Zhangxiang Cheng scite author profile

To take full advantage of sunlight for photomechanical materials, NIR-vis-UV light-responsive actuator films of polymer-dispersed liquid crystal (PDLC)/graphene oxide (GO) nanocomposites were fabricated. The strategy is based on phase transition of LCs from nematic to isotropic phase induced by combination of photochemical and photothermal processes in the PDLC/GO nanocomposites. Upon mechanical stretching of the film, both topological shape change and mesogenic alignment occurred in the separated LC domains, enabling the film to respond to NIR-vis-UV light.

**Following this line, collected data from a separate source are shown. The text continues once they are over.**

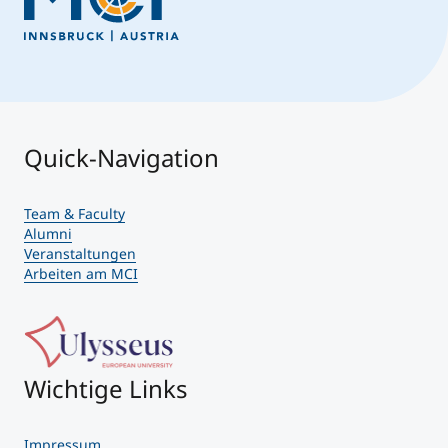
Quick-Navigation
Team & Faculty
Alumni
Veranstaltungen
Arbeiten am MCI
Wichtige Links
Impressum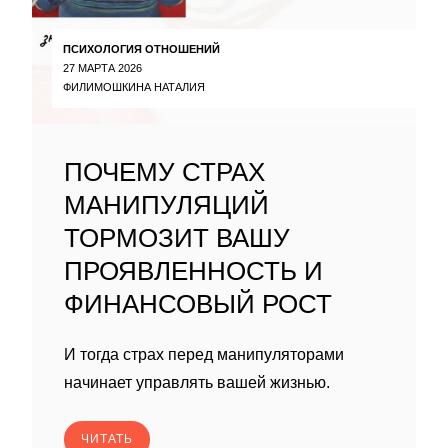
ПСИХОЛОГИЯ ОТНОШЕНИЙ
27 МАРТА 2026
ФИЛИМОШКИНА НАТАЛИЯ
ПОЧЕМУ СТРАХ
МАНИПУЛЯЦИЙ
ТОРМОЗИТ ВАШУ
ПРОЯВЛЕННОСТЬ И
ФИНАНСОВЫЙ РОСТ
И тогда страх перед манипуляторами
начинает управлять вашей жизнью.
ЧИТАТЬ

The homodispersed GO flakes act as photoabsorbent and nanoscale heat source to transfer NIR or VIS light into thermal energy, heating the film and photothermally inducing phase transition of LC microdomains. By utilizing photochemical phase transition of LCs upon UV-light irradiation, one azobenzene dye was incorporated into the LC domains, endowing the nanocomposite films with UV-responsive property. Moreover, the light-responsive behaviors can be well-controlled by adjusting the elongation ratio upon mechanical treatment. The NIR-vis-UV light-responsive PDLC/GO nanocomposite films exhibit excellent properties of easy fabrication, low-cost, and good film-forming and mechanical features, promising their numerous applications in the field of soft actuators and optomechanical systems driven directly by sunlight.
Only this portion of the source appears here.